Auckland's cats stray along economic lines, with a new study showing higher concentrations of ownerless cats in areas of deprivation.
Academics at Unitec Institute of Technology have mapped where the Auckland SPCA picked up 8573 strays in the year from March 2010.
Using mapping software, Mark Farnworth and Glenn Aguilar determined that the highest concentrations of cats were found in areas with high scores for socio-economic deprivation.
Across the whole of Auckland there was an average of 15 cats per square kilometre, but Manurewa, which topped the list, had 50. The next four suburbs were Papakura (35/sqkm), Mangere (33), New Lynn (30) and Papatoetoe (29).
Farnworth, who is completing a doctorate on the sterilisation of cats, said the data points represented single pickups but several cats may have been gathered at once.

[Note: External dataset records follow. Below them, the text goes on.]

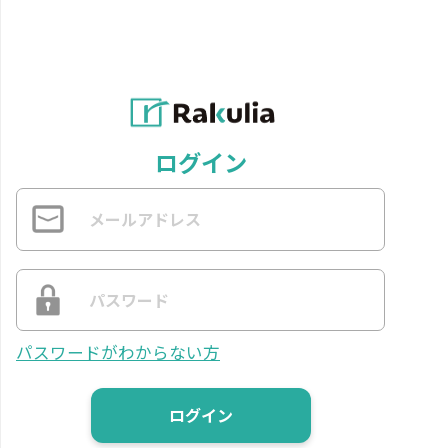
ログイン
パスワードがわからない方
ログイン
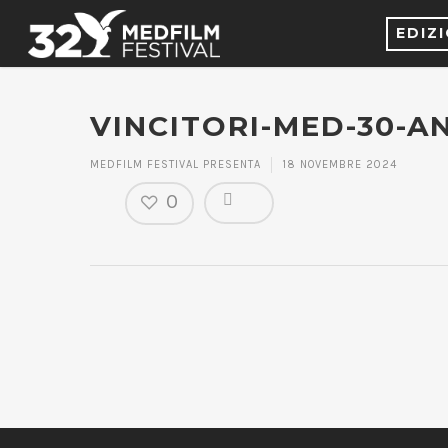
EDIZ
VINCITORI-MED-30-A
MEDFILM FESTIVAL PRESENTA
18 NOVEMBRE 2024
0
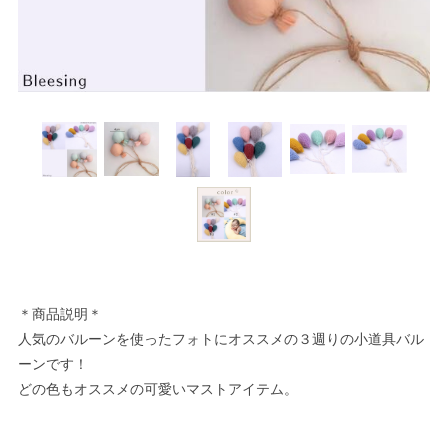
＊商品説明＊
人気のバルーンを使ったフォトにオススメの３週りの小道具バル
ーンです！
どの色もオススメの可愛いマストアイテム。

The total number of strays collected in the year might have exceeded 10,000.
Although the data could have been skewed by the presence of the SPCA headquarters in Mangere, there were definite "hot spots", he said.
"I suspect we are seeing a true effect."
Farnworth said residents of deprived areas would have fewer resources to care for stray cats and so would possibly be more likely to report them as a problem.
In wealthier areas, residents often just fed the strays and did not report them, as was the case in "New Zealand's most famous cat colony" – at the rose gardens overlooking the port in Auckland's ritzy Parnell.
"I've heard anecdotally of them being fed quite choice cuts of meat, warm flasks of milk on a cold morning – that kind of thing."
SPCA Auckland executive director Bob Kerridge said most stray cats were once owned and had been discarded.
The correlation with areas of socio-economic deprivation had been noted but he did not think it was a wholly economic effect.
"It doesn't surprise me. They don't think twice about just leaving the cat. They don't have the same sense of responsibility. It's the way they think."
But Farnworth said the fact strays were reported in poorer areas showed residents there did care.
Anne Batley-Burton, who feeds the 40or so cats at Parnell one night a week, admits caring for the cats costs "a fortune". Batley-Burton, who turns up for her night of feeding in her gunmetal Porsche 928 GTS, said she spent about $300 per week feeding cats, though she did support two colonies.
"I like to give them a lot of meat and mackerel and tasty things. It costs me about $150 for one night."
Her 90-year-old father had built the cats a shelter at the park. "He's marvellous."